De eerste is dat mei ’68 niet aan de basis lag van gebeurtenissen, maar een momentopname van een diepere tendens die in de samenleving al aan het werk was. Wat men aanduidt als Mei ’68, is enkel de kristallisatie van omwentelingen die al sinds de jaren ‘50 bezig waren, toen  het consumentisme, de nieuwe levensstijl van de ‘Trente Glorieuses[3] zijn intrede deed (massale verspreiding van televisie- en huishoudtoestellen), en ook maatschappelijke en economische vernieuwingen, zoals bijvoorbeeld de plaats die vrouwen in de samenleving verwierven. Of er nu een mei ’68 was geweest of niet, de omwentelingen die we gekend hebben zouden er hoe dan ook gekomen zijn. Getuige daarvan de andere landen die niet hun mei ’68 gehad hebben: ook zij hebben voluit de nieuwe sociale paradigma’s van het liberale kapitalisme tot de hunne gemaakt.
De tweede reden is dat mei ’68 niet de eenvormige gebeurtenis is geweest die men er nu retrospectief in ziet. Aan de ene kant is het de laatste grote algemene staking die Frankrijk heeft gekend, waarbij alle beroepsgroepen betrokken waren, van de kleinste arbeider tot de grootste massamedia. Aan de andere kant is het een studentenrevolte die in feite weinig te maken had met de communisten, noch met de arbeiderswereld. Zoals Pasolini zeer juist zegde: het ging om studenten-bourgeoiszoontjes, die het hoofd boden aan politiemannen-proletariërszonen. Er waren dus twee bijna concurrerende stromingen: de ene, de grootste, en die het helaas gehaald heeft, kenmerkte zich door een algehele verwerping van het gezag, van de bakens en normen die het Franse sociale weefsel vormden, en de andere, minoritair en geïnspireerd op het situationisme, geleid door grote denkers als Jean Baudrillard, Guy Debord, Henri Lefebvre of Herbert Marcuse.
Het betreft dus een complexe historische beweging, die men tenslotte enkel kan begrijpen als men van ver of dicht deel had aan de gebeurtenissen toen die zich in alle levendigheid afspeelden.’
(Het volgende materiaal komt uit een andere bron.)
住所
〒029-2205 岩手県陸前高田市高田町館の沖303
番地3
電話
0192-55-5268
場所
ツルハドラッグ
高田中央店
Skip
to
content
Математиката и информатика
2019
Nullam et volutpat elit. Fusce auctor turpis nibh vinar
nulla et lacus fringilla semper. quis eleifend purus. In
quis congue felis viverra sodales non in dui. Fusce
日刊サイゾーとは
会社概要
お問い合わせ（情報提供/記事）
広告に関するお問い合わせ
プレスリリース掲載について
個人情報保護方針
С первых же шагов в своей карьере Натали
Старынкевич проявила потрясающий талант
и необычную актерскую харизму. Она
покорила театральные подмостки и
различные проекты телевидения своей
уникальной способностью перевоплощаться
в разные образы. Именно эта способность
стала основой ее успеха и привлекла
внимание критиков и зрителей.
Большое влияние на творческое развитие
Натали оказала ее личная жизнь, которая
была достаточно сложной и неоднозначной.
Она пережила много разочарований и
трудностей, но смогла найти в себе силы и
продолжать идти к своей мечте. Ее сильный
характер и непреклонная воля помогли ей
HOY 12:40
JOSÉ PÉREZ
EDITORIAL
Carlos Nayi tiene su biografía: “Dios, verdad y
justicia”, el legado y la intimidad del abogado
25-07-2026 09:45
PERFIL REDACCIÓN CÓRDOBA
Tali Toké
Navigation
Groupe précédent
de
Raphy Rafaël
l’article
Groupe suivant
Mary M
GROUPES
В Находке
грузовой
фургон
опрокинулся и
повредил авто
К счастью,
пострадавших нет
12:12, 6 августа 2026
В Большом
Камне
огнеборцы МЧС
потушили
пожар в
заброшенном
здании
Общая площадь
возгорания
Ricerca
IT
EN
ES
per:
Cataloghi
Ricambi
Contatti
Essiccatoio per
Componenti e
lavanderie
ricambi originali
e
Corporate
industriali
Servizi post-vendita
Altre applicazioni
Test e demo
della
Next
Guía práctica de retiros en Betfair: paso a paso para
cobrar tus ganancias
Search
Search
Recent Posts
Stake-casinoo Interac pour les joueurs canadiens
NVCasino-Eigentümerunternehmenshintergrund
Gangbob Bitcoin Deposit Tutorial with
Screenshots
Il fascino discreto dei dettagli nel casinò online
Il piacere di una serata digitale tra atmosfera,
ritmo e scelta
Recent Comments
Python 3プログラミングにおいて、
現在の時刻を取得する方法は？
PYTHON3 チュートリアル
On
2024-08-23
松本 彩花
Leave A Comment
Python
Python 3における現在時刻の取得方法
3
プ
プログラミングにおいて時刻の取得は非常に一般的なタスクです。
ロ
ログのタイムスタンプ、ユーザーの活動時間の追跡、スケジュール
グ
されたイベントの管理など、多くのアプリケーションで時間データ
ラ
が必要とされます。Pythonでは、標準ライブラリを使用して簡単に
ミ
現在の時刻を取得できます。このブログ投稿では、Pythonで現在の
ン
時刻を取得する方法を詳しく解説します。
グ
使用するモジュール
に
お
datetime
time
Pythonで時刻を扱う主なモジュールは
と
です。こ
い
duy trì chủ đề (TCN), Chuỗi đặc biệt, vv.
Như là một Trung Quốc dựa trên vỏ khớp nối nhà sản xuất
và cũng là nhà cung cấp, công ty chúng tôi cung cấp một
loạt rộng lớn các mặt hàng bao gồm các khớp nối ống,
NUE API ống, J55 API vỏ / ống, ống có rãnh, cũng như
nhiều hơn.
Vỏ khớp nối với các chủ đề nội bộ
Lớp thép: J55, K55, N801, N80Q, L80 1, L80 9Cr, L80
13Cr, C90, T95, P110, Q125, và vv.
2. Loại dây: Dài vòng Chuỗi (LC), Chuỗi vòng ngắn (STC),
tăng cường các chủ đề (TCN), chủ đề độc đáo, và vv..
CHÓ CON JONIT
In 1968 was u net 25. Wat was uw houding toen, en welke standpunten nam u in bij de evenementen in kwestie?

Alain de Benoist: ‘Ik behoorde tot de generatie die het einde van de Algerijnse oorlog, en het koortsige klimaat van de jaren zestig had meegemaakt, de ware incubatietijd van de latere beroering in 1968. Ik woonde in Parijs en zat midden in de gebeurtenissen dat jaar. Ik was evenwel geen deelnemer maar gewoon toeschouwer. Even gezegd wel, dat ik professioneel voor werkte voor L’Écho de la presse et de la publicité, dat geleid werd door de pittoreske Noël Jacquemart. Die krant stuurde mij ter plekke om zoveel mogelijk exemplaren te verzamelen van de krantjes en vlugschriften die te midden van de politieke borreling in studentenmilieus en contestatiebewegingen geproduceerd werden. Ik behoorde niet tot die rechtse studenten die zich tegen de beweging wilden verzetten: die waren er, Bernard Lugan was daarbij en hij getuigt daar prachtig van. Maar van mijn kant, ik werd enkel bewogen door nieuwsgierigheid, zonder enige speciale sympathie of antipathie. Toch denk ik nog met enthousiasme terug aan de politieke bevlogenheid die er was, want het contrast met de huidige samenleving is bedroevend: de bevolking, studenten inbegrepen, is duidelijk gedepolitiseerd, zowel in het debat als in wat ze echt tot stand brengt. Mei ’68 met zijn optochten, rode vlaggen en gezangen toonde integendeel een politiek landschap dat door zijn dynamisme bijzonder verleidelijk was, ongeacht de politieke ideeën die men in omloop bracht.
Ook al heerste er, vergeleken met het geweld van de Algerijnse oorlog, eerder een feestelijke dan een revolutionaire stemming, toch hadden wij hadden het gevoel dat er iets op til was. Er kwamen historische breuken aan het licht.’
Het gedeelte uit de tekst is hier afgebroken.